Das bayerische Umweltministerium als Aufsichtsbehörde habe die Verpflichtung zum Einschreiten, so der Bund Naturschutz. Er beruft sich in seiner Klage darauf, dass die zugrundeliegende Betriebsgenehmigung vom 2. Mai 2003 eine Verpflichtung zur Umrüstung auf Brennelemente mit einem niedrigeren Anreicherungsgrad an Uran bis 31. Dezember 2010 enthalte. Diese hohe Uran-Anreicherung veranlasst den BN, von waffenfähigem Material zu sprechen, das eine erhebliche Gefahr für Umwelt und Menschen darstelle, so der Anwalt des BN, Ulrich Wollenteit – vor allem in einem solch dicht besiedelten Gebiet wie dem Großraum München.

Überdies komme der Brennstoff für den Forschungsreaktor aus Russland, sagte er. Die USA hätten eine Lieferung bereits bei der Planung und dem Bau des FRM II abgelehnt, Deutschland habe mit dem Projekt „gegen jedwede internationale Vernunft verstoßen“, so Wollenteit. Nach Auffassung des BN hätte nach der ursprünglichen Betriebsgenehmigung von 2003 eine Umstellung auf niedriger angereichertes Uran bereits bis Ende 2010 erfolgen müssen. Der Betrieb sei derzeit „genehmigungslos“.

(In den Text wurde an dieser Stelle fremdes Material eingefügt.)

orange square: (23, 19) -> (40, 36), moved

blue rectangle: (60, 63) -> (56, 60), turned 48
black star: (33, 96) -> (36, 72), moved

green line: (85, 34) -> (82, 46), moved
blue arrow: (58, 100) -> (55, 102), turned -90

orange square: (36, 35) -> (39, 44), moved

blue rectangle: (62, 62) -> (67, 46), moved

Der Freistaat und der Betreiber des FRM II, die Technische Universität München, führen dagegen ins Feld, dass eine Umrüstung des Forschungsreaktors bisher unmöglich gewesen sei; dennoch erfülle dieser weiter alle atom- und umweltrechtlichen Sicherheitsanforderungen, hieß es vor Gericht. Die vom Ministerium bevollmächtigten Juristen erneuerten am Montag ihre Auffassung, dass die vom Bund Naturschutz angeführte Fristsetzung unwirksam sei.

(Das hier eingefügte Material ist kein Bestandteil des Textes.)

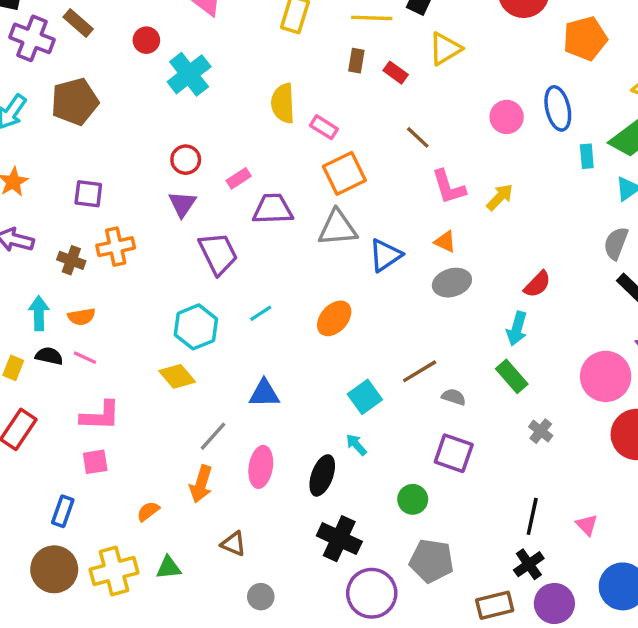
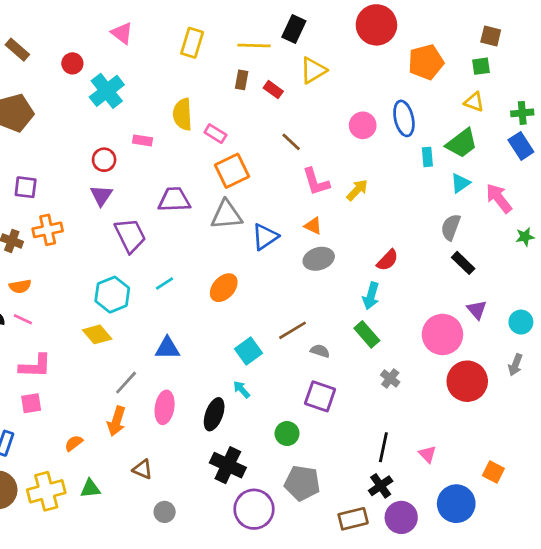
pink rectangle: (239, 178) -> (143, 140), moved, turned 42

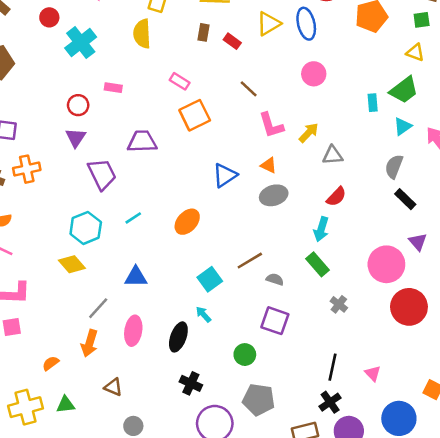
yellow semicircle: (182, 114) -> (142, 34), moved
blue ellipse: (404, 118) -> (306, 24), moved
gray triangle: (226, 215) -> (333, 155), moved, size x0.7
black cross: (228, 465) -> (191, 383), size x0.7

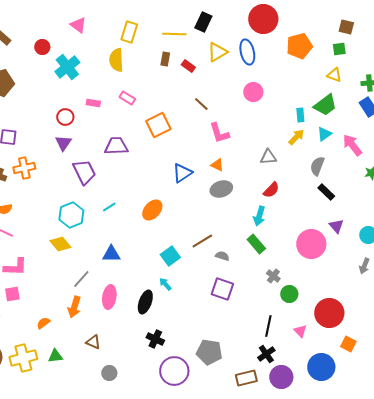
pink rectangle: (180, 81) -> (127, 98), moved
yellow arrow: (309, 133) -> (296, 137), moved
red circle: (409, 307) -> (329, 313), moved
green circle: (245, 355) -> (289, 294), moved

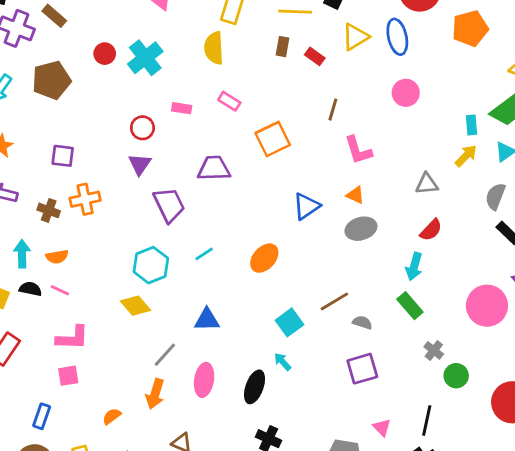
red circle: (42, 47) -> (105, 54), moved
brown line: (201, 104) -> (333, 110), turned 63
purple square: (222, 289) -> (362, 369), turned -35
pink triangle: (300, 331) -> (382, 427), moved

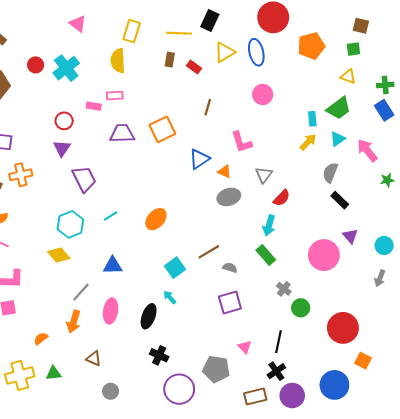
pink rectangle: (229, 101) -> (115, 96), moved, turned -35
pink L-shape: (358, 150) -> (242, 142), moved
purple trapezoid: (214, 168) -> (122, 134), moved
gray triangle: (427, 184) -> (264, 175), moved, turned -48
blue triangle: (306, 206) -> (199, 159), moved

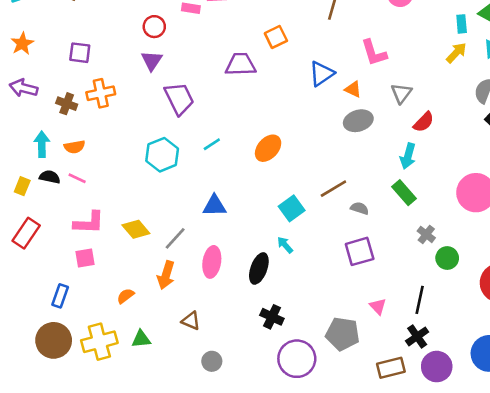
orange square: (162, 129) -> (276, 37), size x0.7
purple trapezoid: (122, 134) -> (241, 64), moved
yellow diamond: (59, 255) -> (136, 229), moved

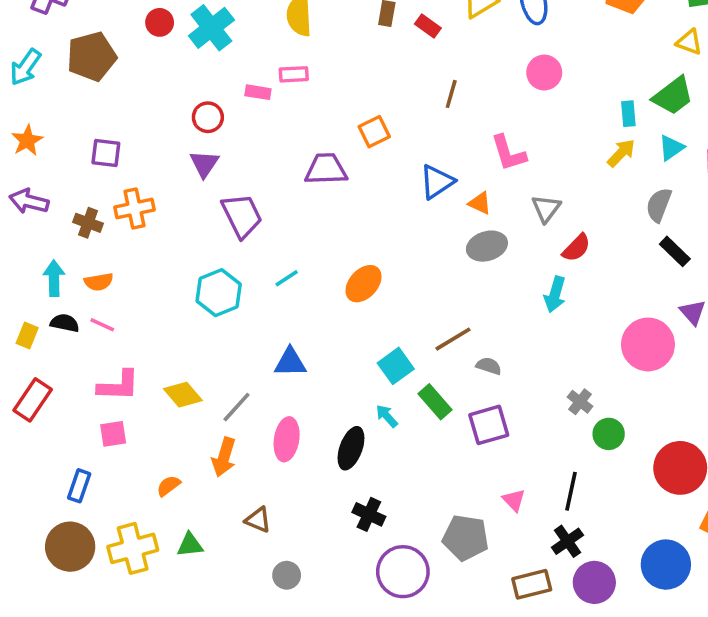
green rectangle: (404, 193) -> (435, 402), moved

Ein neuer Brennstoff ist erforscht, sein Einsatz steht aber noch nicht bevor

Der Freistaat wies zudem darauf hin, dass es trotz internationaler Forschungsanstrengungen – unter Beteiligung der TU – zwar gelungen sei, einen neuen Brennstoff mit weniger als 20 Prozent angereichertem Uran zu erforschen. Bis dieser allerdings eingesetzt werden könne, würden noch viele Jahre vergehen.

Der Forschungsreaktor in Garching steht seit März 2020 aus technischen Gründen still. Im Laufe des nächsten Jahres soll er wieder in Betrieb genommen werden – mit hoch angereichertem Uran. Es sei denn, der Bayerische Verwaltungsgerichtshof hat etwas dagegen.